Make sure that your buret is clean. If necessary wash it with soap solution using a buret brush. Rinse it several times with deionized water. Then rinse it twice with approximately 10 mL of the 1.0 M NaOH solution to be used in the titration. Drain the solution through the buret tip. Fill the buret with the 1.0 M NaOH solution; make sure there are no air bubbles in the tip of the buret or just above the stopcock. Run the base out of the buret until the level is at 0.00 or below. Record the the level of the base, estimating the reading to two decimal places. Putting a white piece of paper with a thick black line behind the buret will help you see the meniscus, the curved surface of the liquid in the buret. See Figure 1 for a sample buret reading.

Pour about 100 mL of vinegar into a clean, dry beaker. Rinse a clean 25 mL pipet with several small samples of the vinegar solution. Use the pipet to transfer 25 mL of vinegar to a clean 250 ml erlenmeyer flask. Your instructor will demonstrate the use of the pipet. Add 3 drops of phenolphthalein to the vinegar sample.
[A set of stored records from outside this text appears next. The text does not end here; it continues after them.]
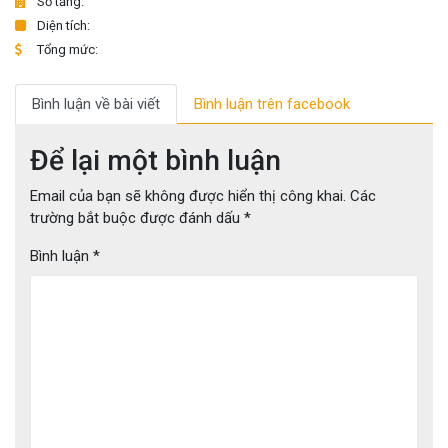
Số tầng:
Diện tích:
Tổng mức:
Bình luận về bài viết
Bình luận trên facebook
Để lại một bình luận
Email của bạn sẽ không được hiển thị công khai.
Các
trường bắt buộc được đánh dấu
*
Bình luận
*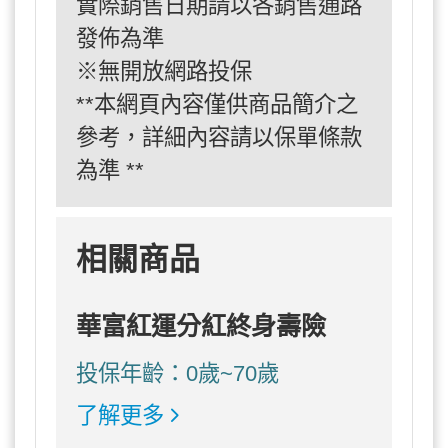
實際銷售日期請以各銷售通路
發佈為準
※無開放網路投保
**本網頁內容僅供商品簡介之
參考，詳細內容請以保單條款
為準 **
相關商品
華富紅運分紅終身壽險
投保年齡：0歲~70歲
了解更多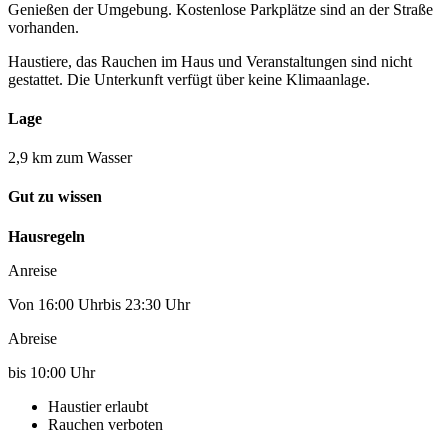
Genießen der Umgebung. Kostenlose Parkplätze sind an der Straße
vorhanden.
Haustiere, das Rauchen im Haus und Veranstaltungen sind nicht
gestattet. Die Unterkunft verfügt über keine Klimaanlage.
Lage
2,9 km zum Wasser
Gut zu wissen
Hausregeln
Anreise
Von 16:00 Uhrbis 23:30 Uhr
Abreise
bis 10:00 Uhr
Haustier erlaubt
Rauchen verboten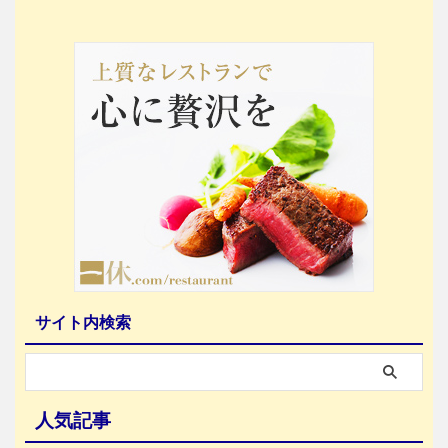
サイト内検索
人気記事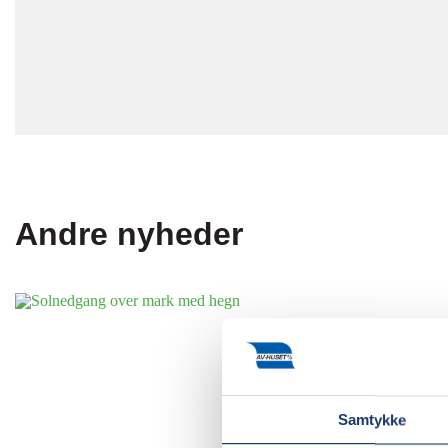
Andre nyheder
Samtykke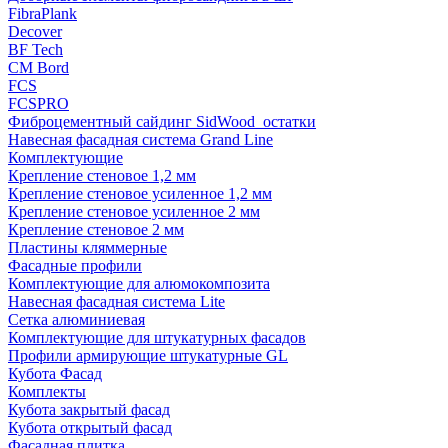
FibraPlank
Decover
BF Tech
CM Bord
FCS
FCSPRO
Фиброцементный сайдинг SidWood_остатки
Навесная фасадная система Grand Line
Комплектующие
Крепление стеновое 1,2 мм
Крепление стеновое усиленное 1,2 мм
Крепление стеновое усиленное 2 мм
Крепление стеновое 2 мм
Пластины кляммерные
Фасадные профили
Комплектующие для алюмокомпозита
Навесная фасадная система Lite
Сетка алюминиевая
Комплектующие для штукатурных фасадов
Профили армирующие штукатурные GL
Кубота Фасад
Комплекты
Кубота закрытый фасад
Кубота открытый фасад
Фасадная плитка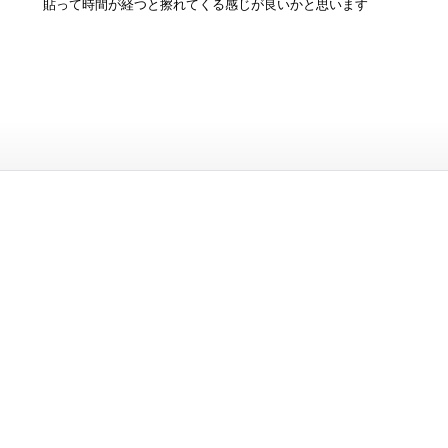
貼って時間が経つと擦れてくる感じが良いかと思います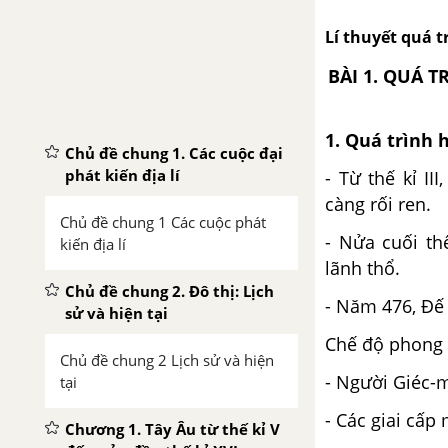
Lí thuyết quá t
BÀI 1. QUÁ 
1. Quá trình 
Chủ đề chung 1. Các cuộc đại
phát kiến địa lí
- Từ thế kỉ I
càng rối ren.
Chủ đề chung 1 Các cuộc phát
- Nửa cuối th
kiến địa lí
lãnh thổ.
Chủ đề chung 2. Đô thị: Lịch
- Năm 476, Đế
sử và hiện tại
Chế độ phong 
Chủ đề chung 2 Lịch sử và hiện
- Người Giéc-
tại
- Các giai cấp
Chương 1. Tây Âu từ thế kỉ V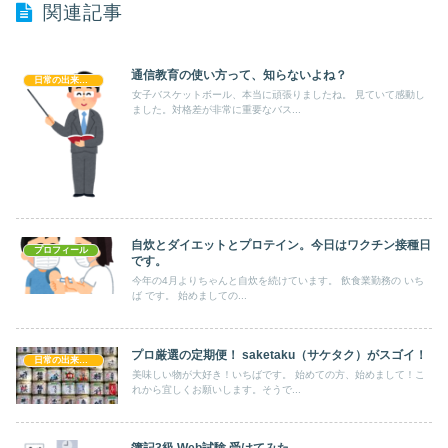
関連記事
通信教育の使い方って、知らないよね？
日常の出来事！！
女子バスケットボール、本当に頑張りましたね。 見ていて感動し
ました。対格差が非常に重要なバス...
自炊とダイエットとプロテイン。今日はワクチン接種日
プロフィール
です。
今年の4月よりちゃんと自炊を続けています。 飲食業勤務の いち
ば です。 始めましての...
プロ厳選の定期便！ saketaku（サケタク）がスゴイ！
日常の出来事！！
美味しい物が大好き！いちばです。 始めての方、始めまして！こ
れから宜しくお願いします。そうで...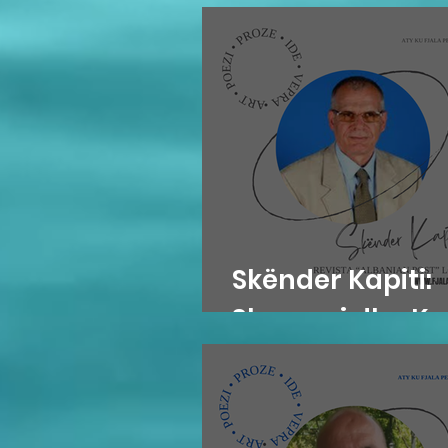
Skënder Kapiti:
Skrapari dhe K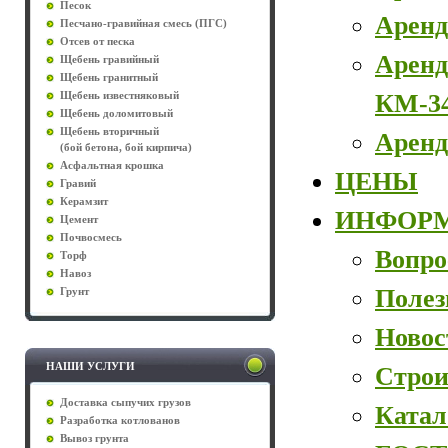
Песок
Аренд
Песчано-гравийная смесь (ПГС)
Отсев от песка
Аренд
Щебень гравийный
Щебень гранитный
КМ-3
Щебень известняковый
Щебень доломитовый
Щебень вторичный
Аренд
(бой бетона, бой кирпича)
Асфальтная крошка
ЦЕНЫ
Гравий
Керамзит
ИНФОР
Цемент
Почвосмесь
Вопро
Торф
Навоз
Полез
Грунт
Новос
НАШИ УСЛУГИ
Строи
Доставка сыпучих грузов
Катал
Разработка котлованов
Вывоз грунта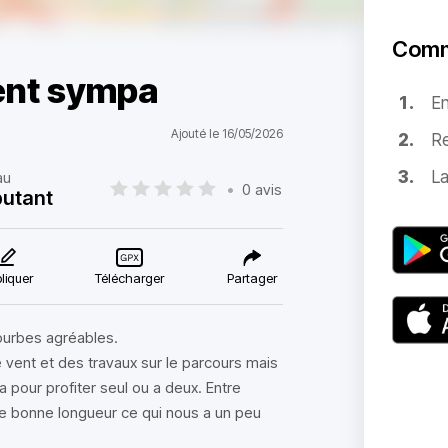
Comm
ent sympa
E
Ajouté le 16/05/2026
Re
La
au
•
0 avis
utant
liquer
Télécharger
Partager
ourbes agréables.
vent et des travaux sur le parcours mais
 pour profiter seul ou a deux. Entre
e bonne longueur ce qui nous a un peu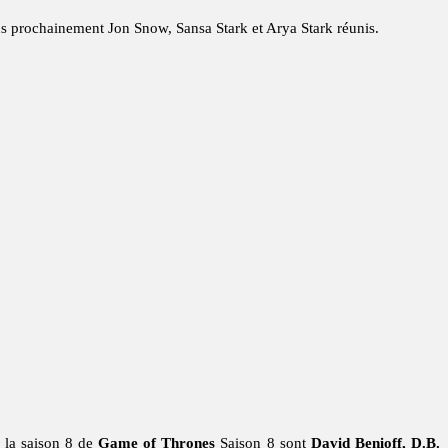
s prochainement Jon Snow, Sansa Stark et Arya Stark réunis.
e la saison 8 de
Game of Thrones
Saison 8 sont
David Benioff, D.B.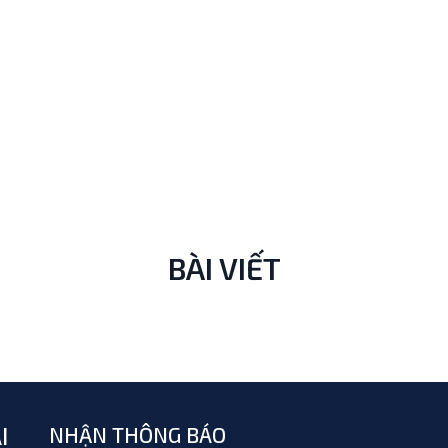
BÀI VIẾT
I
NHẬN THÔNG BÁO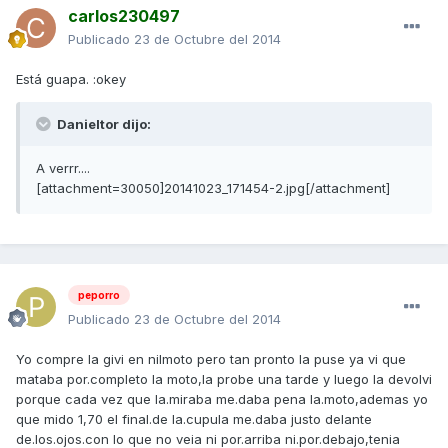
carlos230497
Publicado
23 de Octubre del 2014
Está guapa. :okey
Danieltor dijo:
A verrr....
[attachment=30050]20141023_171454-2.jpg[/attachment]
peporro
Publicado
23 de Octubre del 2014
Yo compre la givi en nilmoto pero tan pronto la puse ya vi que
mataba por.completo la moto,la probe una tarde y luego la devolvi
porque cada vez que la.miraba me.daba pena la.moto,ademas yo
que mido 1,70 el final.de la.cupula me.daba justo delante
de.los.ojos.con lo que no veia ni por.arriba ni.por.debajo,tenia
Slowly run the base out of the buret into the vinegar solution, swirling the flask and contents. As you approach the equivalence point, the area in the vinegar where the drop of base falls will turn pink; then the pink color will disappear as the solution becomes mixed. From this point on, add the base dropwise with constant swirling. Occasionally wash down the sides of the flask with water from your wash bottle. The equivalence point is where 1 drop (or less) of base causes the solution to become very pale pink throughout. essential ingredients of a successful titration include care and patience, so don't try to hurry. Record the final buret reading, estimating it to the nearest 0.01 mL.

Repeat the titration two more times using a clean flask each time. After the first titration, the others should go more quickly since you now have some idea of how much base is required per 25 mL sample of vinegar. The base may be added quickly until you are within 2 or 3 mL of the equivalence point; then change to dropwise addition.

For each titration, calculate the grams of acetic acid per 100 mL of vinegar. Calculate the average value. Show all calculations.


1. Report the average grams of acetic acid per 100 mL of vinegar.

2. Does the vinegar meet the federal requirement of 4 g of acetic acid per 100 mL of vinegar?